Another reason the video took years to make was because Russ had to learn how to make one first. Hoover helped his father edit and condense his scripts, and also taught him what to explain to the audience. Russ, for example, wanted to talk about it The Beverly Hillbillies star Buddy Ebsen and according to Hoover, he didn’t really explain to viewers who that was at first.

“I remember the first month he was recording. I sat in the living room while he recorded in his bedroom. I was just listening to his record, and I’d come knocking on the door and be like, ‘I don’t know what you’re talking about,'” he said. ‘You have to explain what this is. Because you don’t explain these things, you know?’ So it was just a funny process.”

Image: Quinton Reviews via YouTube

Unfortunately, Russ was in a serious car accident in 2022, which Hoover described as a “near-death experience,” requiring his father to undergo multiple leg surgeries. The long recovery process suddenly left Russ with a lot of downtime. “That was why we had so much of the video done by the end of the day. (…) He just had these horrible months and months and months where he just couldn’t get out of bed.

“It was very therapeutic for us to work on this together, to kind of create an art project and have something to do while he got better,” Hoover continued. “And so it was very much about just wanting to share the love that I have for my father with some of my viewers.”

Russ Hoover (left) with Quinton
Photo: Quinton Hoover

However, there were many more complications during the process. There were a lot of technological limitations, which makes sense for a 38-hour video. First, Adobe Premiere Pro doesn’t allow users to shoot a video longer than 24 hours, so the video had to be edited in parts. Then there’s the matter of YouTube video limits. If you are verified or a member of the affiliate program, you can upload longer videos, but it is still unclear what the upper limit actually is.

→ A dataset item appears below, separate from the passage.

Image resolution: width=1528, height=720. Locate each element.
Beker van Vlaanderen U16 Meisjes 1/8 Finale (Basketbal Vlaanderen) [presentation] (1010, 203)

As someone who has repeatedly pushed the limits of what YouTube allows in terms of video size and length, Hoover says he’s had inconsistent success. For the Beverly Hillbillies video, he uploaded four videos: two failed, one was stuck in processing, and one ultimately succeeded.

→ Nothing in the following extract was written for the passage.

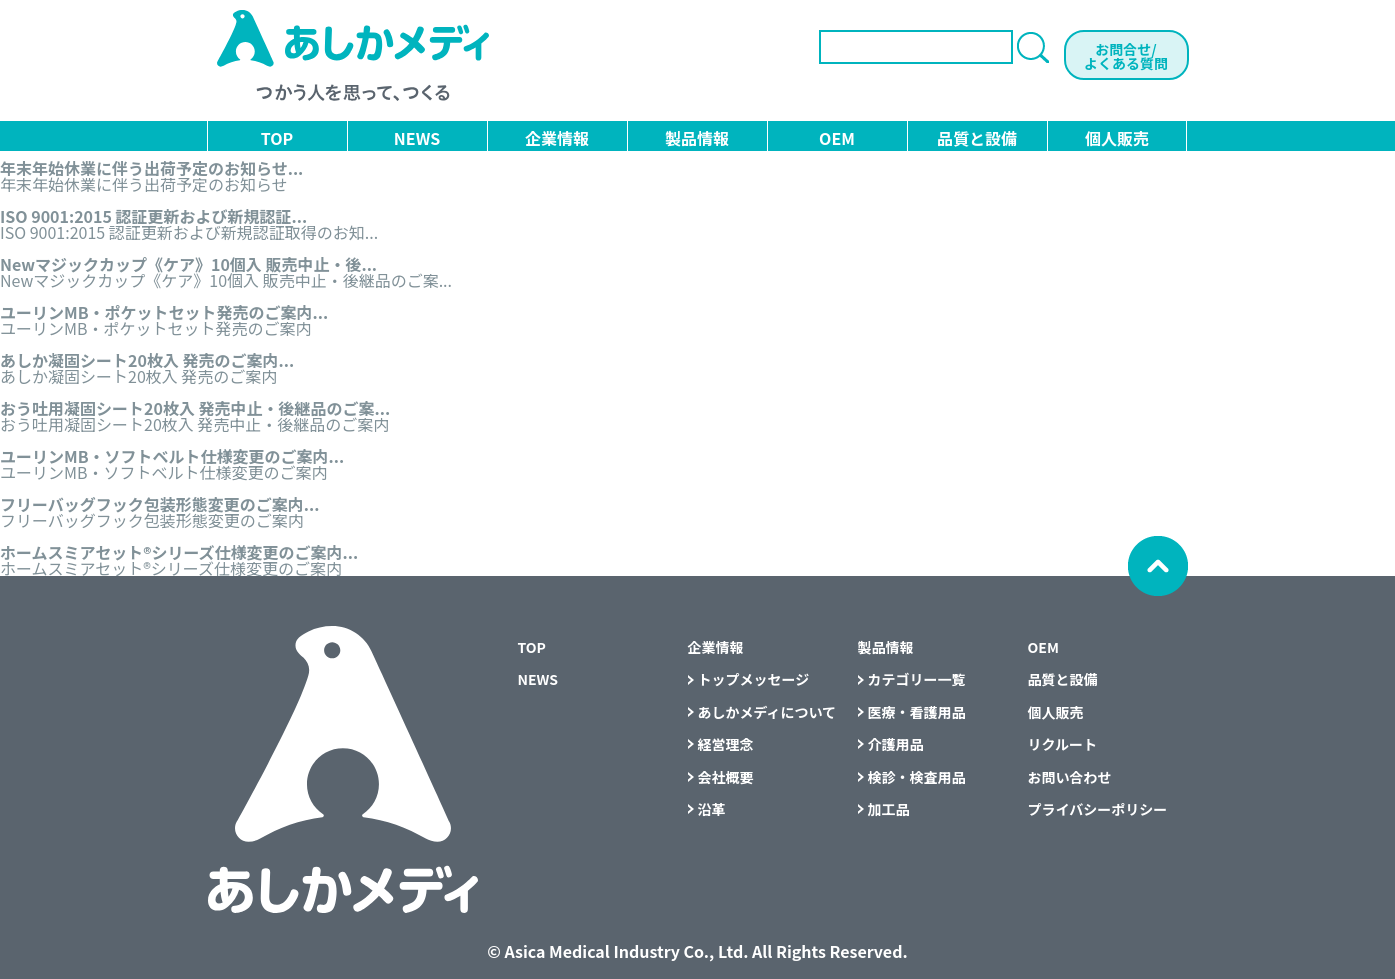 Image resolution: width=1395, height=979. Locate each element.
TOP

The video also just took a lot of effort. According to Hoover, the entire video featured the work of about 22 people, took several years to make, was written almost entirely by Russ (with transitions by Hoover), and was about 133 GB in size (and that’s after a lot of compression to to make it). as small as possible). And unfortunately for the team, it took over a day to upload and process; it finally went live on April 3, a bit too late for a real April Fool’s joke.

Still, all things considered, the video essay does well. At the time of writing, there are approximately 660,000 views (Hoover is aiming for more than 1 million). Many of the comments on the video talk about how informative it is, or how it makes sense for Russ to post longer videos than even his son (like father, like son). Then there are the jokes about how long is enough to essentially be a college course.

Hoover generally gets a lot of angry messages and comments when he uploads one of his longer videos, but he says this project has still been a positive experience, at least for his father. Russ isn’t much of a public figure online and therefore “doesn’t have to experience the negative reactions, which I’m grateful for,” Hoover says.

“There’s a lot of animosity toward the things I do that really burns me out,” Hoover said. “I always knew there would be some level of anger because that happens to me all the time now. I can’t let go of anything anymore. So I’ve definitely gotten that specifically on Twitter from people who don’t watch my stuff.

Hoover is generally burned out by his particular video essay format, and told Polygon that he might take a break after this to spend more time with his parents (his father is doing well, he adds), which build models, go for walks, and decompress. “Doing things like this is one of the few ways you can really break away from that kind of hyper-consistent negativity. And I think that if I just give myself a few months of that, I will come back healthier in body and mind.”